The Swiss are to vote Sunday on whether to bring the nation’s gun laws in line with EU legislation, with the government warning a “no” could threaten relations with the bloc.
A demand from the EU that Switzerland toughen its gun laws has prompted a rare national debate over firearm ownership in the wealthy Alpine nation, which has a deeply rooted gun culture.
While the government has cautioned that the new legislation is crucial to maintaining an array of treaties with the EU, the proposal sparked a fierce pushback from the gun lobby and shooting enthusiasts, who gathered enough signatures to trigger a vote under Switzerland’s famous direct democratic system.
Brussels changed its own weapons laws two years ago following a wave of deadly terrorist attacks across Europe, slapping bans on certain types of semi-automatic firearms.
Switzerland is not an EU member, but it is bound to the bloc through an array of intricately connected bilateral agreements.
Bern has cautioned that a “no” vote would entail Switzerland’s exclusion from the visa-free Schengen travel region and the Dublin accords regulating Europe’s asylum-seeking process.
This would have far-reaching consequences for security, asylum and even tourism, and would cost the country “several billion Swiss francs each year,” it said.
Most of the arguments for changing the law are economic, in a country that has rarely seen the kind of mass shootings that have happened in other countries
Philippe Miauton, of the chamber of commerce and industry in Vaud Canton, told the Radio television suisse broadcaster that turning down the law change could bring “many consequences that would be harmful.”
“Switzerland is not an island... We need the bilateral agreements, and that means making concessions,” he said.
Voters appear to have heeded the warnings: According to the most recent gfs.bern poll, a full 65 percent of respondents supported the law change, compared with 34 percent who opposed it.
The shooting enthusiasts behind the referendum say the government warnings are “exaggerated.”
Brussels has “no interest” in excluding Switzerland from Schengen’s information-sharing system regarding criminality and terrorism, said Swiss Army Captain Olivia de Weck, the vice president of the ProTell gun lobby.
Changing the law would “erase the right to own weapons” in Switzerland and be “completely useless in confronting terrorism,” said the campaign, which has the backing of the country’s biggest political party, the populist right-wing Swiss People’s Party.
It is difficult to know exactly how many firearms are in circulation, since guns are registered regionally and there is no national registry, but according to a 2017 report by the Small Arms Survey, the country boasts the world’s 16th-highest rate of gun ownership, with about 2.3 million firearms in civilian hands — nearly three for every 10 inhabitants.
Under the new gun law, which has already been approved by legislators, semi-automatic weapons with high-capacity magazines would be listed as “banned.”
Such weapons would still be available for purchase by collectors and sports shooters, as long as they obtain an “exceptional authorization.”
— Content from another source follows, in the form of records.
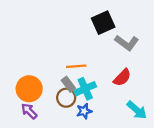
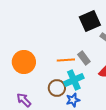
gray rectangle: (68, 84) -> (84, 58), moved
orange circle: (29, 89) -> (24, 62), moved

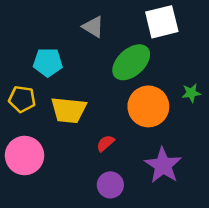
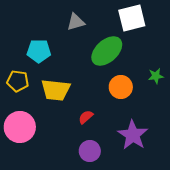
gray triangle: (93, 27) -> (76, 22), turned -48
orange circle: (148, 106) -> (121, 87), size x0.7

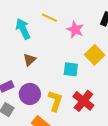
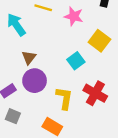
cyan square: (71, 69) -> (76, 61), turned -35
purple circle: (30, 94) -> (35, 81), moved

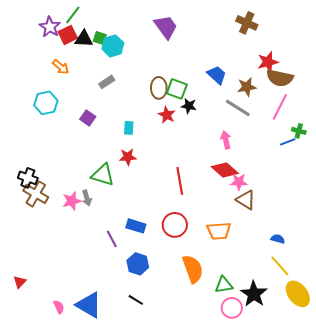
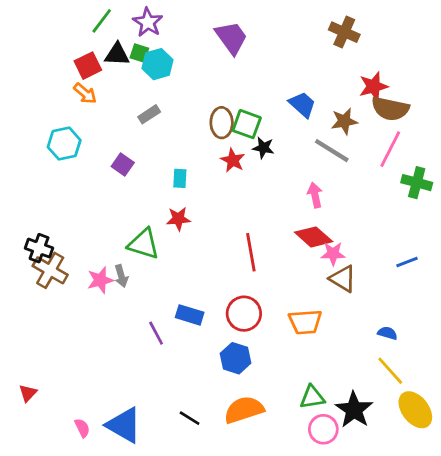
purple star: (50, 27) -> (148, 22), moved
red square: (68, 35) -> (88, 66), moved
green cross: (299, 131) -> (417, 183), size x1.5
blue line: (288, 142) -> (407, 262), moved
blue hexagon: (138, 264) -> (236, 358), moved
orange semicircle: (193, 269) -> (244, 410), moved, turned -88

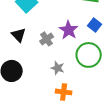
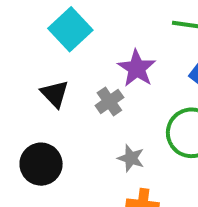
purple star: (69, 30) -> (137, 68), moved

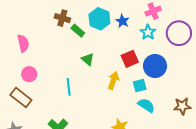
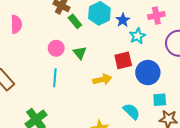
cyan star: (148, 32) -> (137, 36), moved
pink circle: (29, 74) -> (56, 48), moved
yellow arrow: (113, 80) -> (102, 79), turned 48
cyan square: (140, 86) -> (160, 100), moved

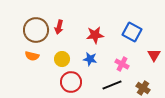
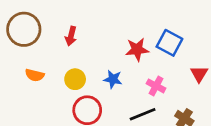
brown circle: (36, 30) -> (24, 29), moved
red star: (95, 35) -> (137, 50), moved

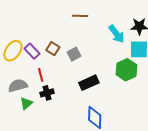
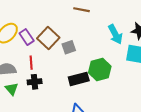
brown square: (53, 49) -> (48, 38), size x1.5
green hexagon: (126, 70) -> (100, 70), moved
green triangle: (26, 103) -> (12, 89), turned -40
Collectors and museums would also need to provide a full list of the “banned” weapons they own, and indicate their plan for safe storage. Sports shooters would also need to prove at regular intervals that they are still actively practicing the sport to justify their need to own such weapons.
Those opposed to the law change claim it amounts to an “EU dictate” and is reining in Swiss sovereignty.
Green Party Vice President Lisa Mazzone said that to the contrary, the new law indicated that Switzerland was intent on gaining more control over the situation.
It will allow “improvements in the tracing and the marking of firearms. In terms of security, it is obviously a good thing to have a better overview of what weapons are in circulation,” she said.
The strong gun culture in Switzerland is partially tied to the country’s tradition of national defence service: Most men undergo obligatory military service, consisting of three weeks of service each year between the ages of 18 and 30. They are allowed to keep their assigned weapon when they are done.
Shooting clubs and competitions are also an integral part of life for many, and the country subsidizes “young shooters” classes for any interested.
Gregory Barthassat, an 18-year-old taking part in one of the classes in Geneva, says he comes from a family of gun owners. He is practicing with an FASS 90 — an assault rifle issued by the Swiss army and a favorite among sports shooters.
If the new law passes, people will still be permitted to hold onto their army-issued FASS 90 at the end of their military service without additional permits, but if they want to pass on the weapon to a family member or sell it, it would be listed in the “banned” category.
“If this law passes, it will be much more difficult to buy weapons and to do sports shooting,” Barthassat said.